Un cálculo complejo, pero completo.
Al ser contributivo, desincentivaría el fraude, porque todos sabrían que cobrarían según cuánto hubieran cotizado toda su vida.

Veo que habrá que ahorrar.
Y alargar al máximo su vida laboral: dé por hecho que a los 67 y más seguirá trabajando, así que deberá estudiar para no perder rendimiento y ser competitivo, porque, incluso después de los 50, la mejor inversión será estudiar y reciclarse para ser empleable.

¿Y si ahorro invirtiendo en vivienda?
Era buena inversión para nuestros padres por la gran inflación que sufrieron y las devaluaciones. Comprarse el piso era un modo de proteger sus ahorros... ¡Y vaya si ahorraron los españoles! Tanto como cualquier otro país europeo, pero casi todo en pisos.

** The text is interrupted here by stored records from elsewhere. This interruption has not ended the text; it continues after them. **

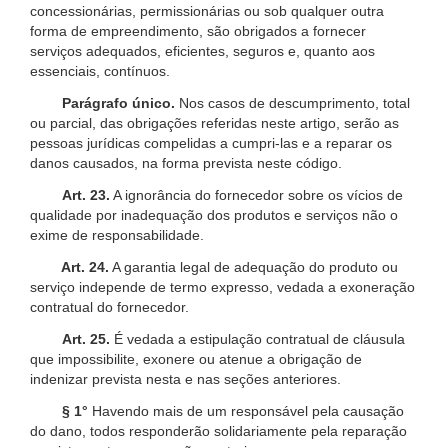
concessionárias, permissionárias ou sob qualquer outra
forma de empreendimento, são obrigados a fornecer
serviços adequados, eficientes, seguros e, quanto aos
essenciais, contínuos.
Parágrafo único.
Nos casos de descumprimento, total
ou parcial, das obrigações referidas neste artigo, serão as
pessoas jurídicas compelidas a cumpri-las e a reparar os
danos causados, na forma prevista neste código.
Art. 23.
A ignorância do fornecedor sobre os vícios de
qualidade por inadequação dos produtos e serviços não o
exime de responsabilidade.
Art. 24.
A garantia legal de adequação do produto ou
serviço independe de termo expresso, vedada a exoneração
contratual do fornecedor.
Art. 25.
É vedada a estipulação contratual de cláusula
que impossibilite, exonere ou atenue a obrigação de
indenizar prevista nesta e nas seções anteriores.
§ 1°
Havendo mais de um responsável pela causação
do dano, todos responderão solidariamente pela reparação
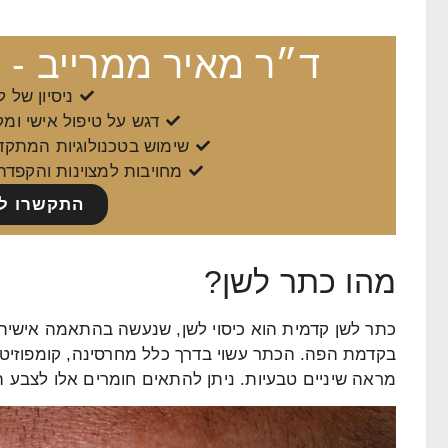
ד״ר מאיר ממרייב - 
ניסיון של למעל
דגש על טיפול אישי ומ
שימוש בטכנולוגיות המתקד
מחויבות למצוינות והקפדה
התקשרו ל- -2313699
מהו כתר לשן?
כתר לשן קדמית
הוא כיסוי לשן, שנעשה בהתאמה אישית ו
בקדמת הפה. הכתר עשוי בדרך כלל מחרסינה, קומפוזיט
מראה שיניים טבעיות. ניתן להתאים חומרים אלו לצבע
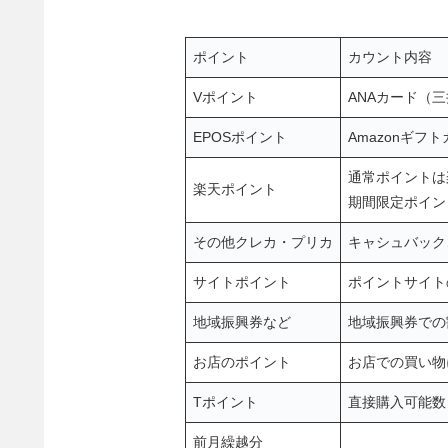
ポイント
カウント内容
Vポイント
ANAカード（
EPOSポイント
Amazonギ
通常ポイントは
楽天ポイント
期間限定ポイン
その他クレカ・プリカ
キャシュバック
サイトポイント
ポイントサイト
地域振興券など
地域振興券での
お店のポイント
お店での買い物
Tポイント
直接購入可能数
前月繰越分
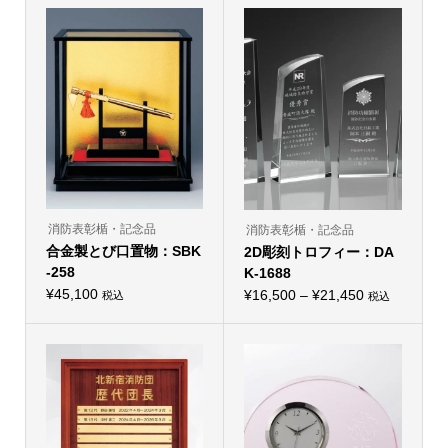
消防表彰楯・記念品
消防表彰楯・記念品
合金製とび口置物：SBK
2D彫刻トロフィー：DA
-258
K-1688
¥
45,100
価
¥
16,500
–
¥
21,450
税込
税込
こ
こ
格
の
の
商
帯:
商
品
品
¥16,500
に
に
は
–
は
複
複
¥21,450
数
数
の
の
バ
バ
リ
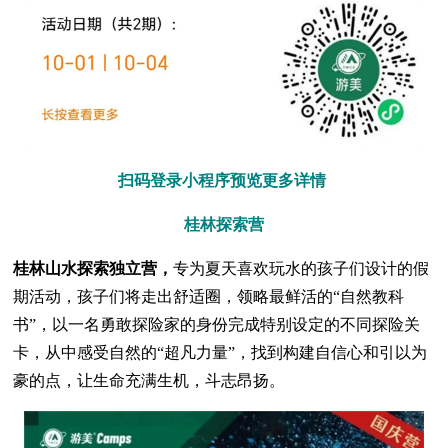
扫码登录小程序预览更多详情
桂林探索营
桂林山水探索独立营，
专为夏天喜欢玩水的孩子们设计的假
期活动，孩子们将走出舒适圈，领略最鲜活的“自然教科
书”，以一名勇敢探险家的身份完成特别设定的不同探险关
卡，从中感受自然的“超凡力量”，找到构建自信心和引以为
豪的点，让生命充满生机，斗志昂扬。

Ahora no parece tan buena inversión.
Por tradición la hemos mantenido: el 90 por ciento de los pensionistas españoles tiene piso en propiedad, frente al 55 por ciento de los alemanes; pero también el 80 por ciento de los baby boomers españoles es propietario frente al 44 por ciento de los alemanes.

Hoy muchos sólo pueden pagar deuda.
Yo tengo un fondo de pensiones y la desgravación es enorme, y regresiva: sería más justo suprimirla y reducir impuestos sobre el ahorro. Pero el mejor ahorro cuando la vida laboral se alarga es invertir en tu capital intelectual: estudiar y reciclarte.